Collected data
--

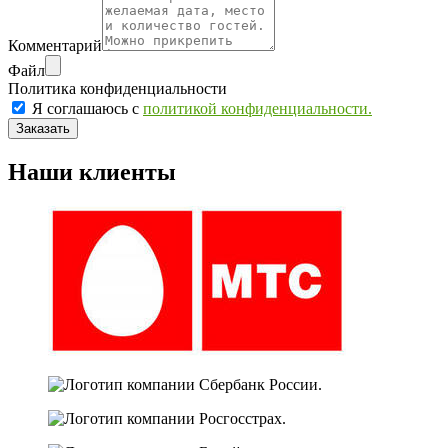
Комментарий
Файл
Политика конфиденциальности
Я соглашаюсь с
политикой конфиденциальности.
Заказать
Наши клиенты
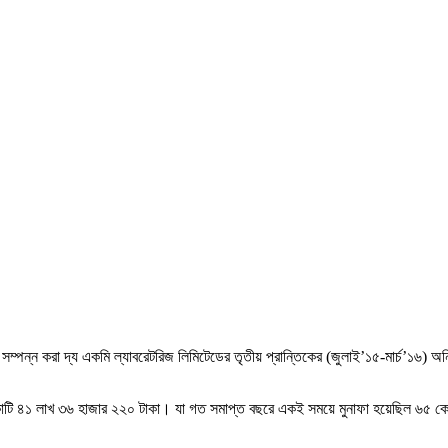
ম্পন্ন করা দ্য একমি ল্যাবরেটরিজ লিমিটেডের তৃতীয় প্রান্তিকের (জুলাই’১৫-মার্চ’১৬) অ
৭২ কোটি ৪১ লাখ ৩৬ হাজার ২২০ টাকা। যা গত সমাপ্ত বছরে একই সময়ে মুনাফা হয়েছিল ৬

--

Begin at the line with "Политика конфиденциальности" and end at the last line of the data above. Reproduce those lines exactly, but not the pictures.

Политика конфиденциальности
Я соглашаюсь с
политикой конфиденциальности.
Заказать
Наши клиенты
ম্পন্ন করা দ্য একমি ল্যাবরেটরিজ লিমিটেডের তৃতীয় প্রান্তিকের (জুলাই’১৫-মার্চ’১৬) অ
৭২ কোটি ৪১ লাখ ৩৬ হাজার ২২০ টাকা। যা গত সমাপ্ত বছরে একই সময়ে মুনাফা হয়েছিল ৬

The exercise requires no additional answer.